First Internet Bancorp in Fishers, Ind., has issued $25 million in subordinated debt and intends to use the proceeds to support its rapid growth and perhaps for future acquisitions.
The $1.7 billion-asset holding company for First Internet Bank said in a press release Tuesday that the notes will bear a fixed annual rate of 6% until September 2021. After that the rate will reset quarterly to an annual rate equal to then-current Libor plus 485 basis points. The notes mature in 2026.
First Internet Bancorp has granted the underwriters the right to purchase an additional $3.7 million in notes at the public offering. Sandler O’Neill is the book-running manager for the offering.
First Internet has grown rapidly in recent years as it has aggressively ramped up its commercial lending.

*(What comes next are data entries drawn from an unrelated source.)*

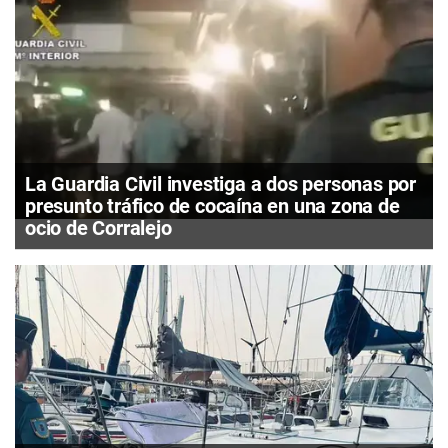
La Guardia Civil investiga a dos personas por
presunto tráfico de cocaína en una zona de
ocio de Corralejo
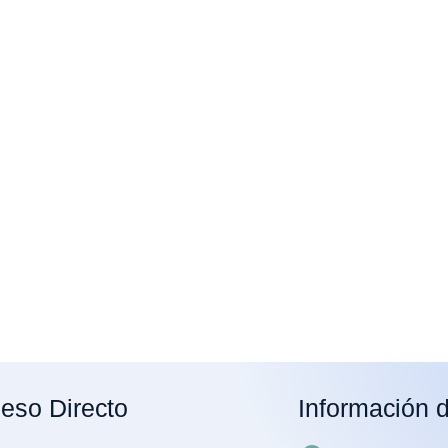
eso Directo
Información 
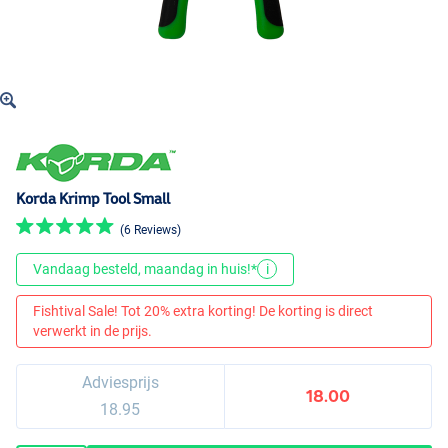
Korda Krimp Tool Small
(6 Reviews)
Vandaag besteld, maandag in huis!*
i
Fishtival Sale! Tot 20% extra korting! De korting is direct
verwerkt in de prijs.
Adviesprijs
18.00
18.95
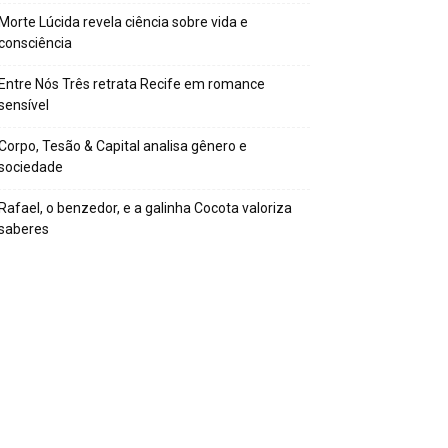
Morte Lúcida revela ciência sobre vida e
consciência
Entre Nós Três retrata Recife em romance
sensível
Corpo, Tesão & Capital analisa gênero e
sociedade
Rafael, o benzedor, e a galinha Cocota valoriza
saberes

Its assets have nearly doubled since mid-2014 and more than tripled since the second quarter of 2011. At June 30, the company had $562 million of commercial real estate loans on its books, an increase of 188% from the same period two years earlier.
Apart from supporting organic growth, the proceeds could also be used for strategic acquisition opportunities and other general corporate purposes that may include contributing capital to the bank and reducing or redeeming existing debt, the company said.
The debt issuance is in addition to the $20.1 million First Internet raised in a common stock offering that closed in May.